|Family Road Trip This Summer|
I am assuming you are planning on taking a family vacation this summer. I hope you're planning on doing it with cash, but I suspect there is not much I can do to change your mind if you're not. My ultimate goal is to help you make your summer vacation as cheap as possible.
- Set a vacation budget. I know vacations are supposed to be a time of freedom and liberation. No rules and no boundaries, but you do not want this one week to make you miserable for a year (or longer). Far too many people complain that vacation credit card payments follow them home. Here is a simple tool. Break down your vacation budget into five broad categories: transportation, meals, entertainment, lodging, and other. Put the predetermined amount of cash into each envelope and go on vacation. You don't need to keep receipts or anything and there's no book keeping. Just spend money out of the predetermined envelope and then it's done. Another option is to buy gift cards for your dining out. When the gift cards are done, so are you.
- Start to save now for the family vacation so you can pay with cash. Here's how my family saves the cash. We first set vacation budget so we have an exact amount we need for vacation. Once the budget has been set we take the budgeted amount and divides that by the number of months remaining before our vacation. The resulting number then becomes our mandatory savings amount until the vacation. If you are not able to save the set amount one month you know you will be removing an activity from the vacation or even, if necessary, cutting a day out of the vacation. For example, if our vacation will cost $1,000 and we plan to go in 8 months we save $125 per month before our vacation ($1,000/8 months).
- Save on Gas. When driving for long distances you will be purchasing a lot of fuel. Use the TripleA Fuel Cost Calculator (google that name) to determine approximately how much the fuel will cost. Be sure you have at least that amount in your budget. Before blindly driving off, visit GasBuddy to see where you should get your next tank of gas. If you know how many miles per gallon you get it should be fairly simple to calculate where you will need to get your next tank of gas.
- Don't buy food at convenience stores. Stock up at your local grocery store before you go.
- Take a cooler. You can probably buy a 2 liter drink at your grocery store for the same price you can buy a canned drink at a convenience store. Fill it with ice and go.
- Consider renting a car. TripleA says the average driving cost (not owning and operating) cost is 15.4 cents per mile for a mid size sedan. The maintenance and tire portion plus.23 cents depreciation would cost you 28.7 cents per mile. If you were planning on driving from Denver to Memphis roundtrip you would rack up 2,200 miles. Using the average driving cost you would put $631.40 worth of wear and tear on your vehicle. As an alternative you could rent a mid size car from Hotwire for $196 total for the week. This would save you $435.40 in wear and tear on your vehicle.

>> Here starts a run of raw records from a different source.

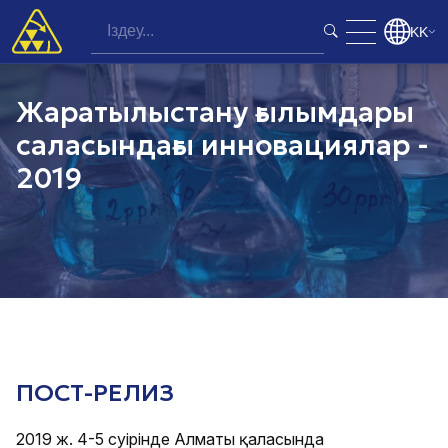
KK
Жаратылыстану ғылымдары
саласындағы инновациялар -
2019
ПОСТ-РЕЛИЗ
2019 ж. 4-5 сәуірінде Алматы қаласында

- Plan to purchase some meals from a grocery store. Eating out can get expensive. You can save 50%-75% by buying premade foods from the grocery store.
- Take advantage of current hotel promotions. Hotels are really trying to fill up their rooms right now. Both the Starwood Program and the Priority Clubs group have a stay two nights get one free promotion. Be sure to check them out and read the terms and conditions. Book your hotel ahead of time to be sure you will get a great deal.
- Don't forget about cheap and free entertainment options. Check out the National Parks to see if there is one near your destination. Go to Trip Advisor and check out things to see and do in your desired city. Pay attention to free options. If you have young kids just spend an hour at a McDonald's with a play area.
- Allocate funds for your kids. Tell your kids beforehand how much you plan to give them for spending money and special snacks (be sure to include that amount in your budget). When little Sally wants an ice cream cone take it out of her allocated funds. It saves you money and teaches the little angel an important lesson about budgeting.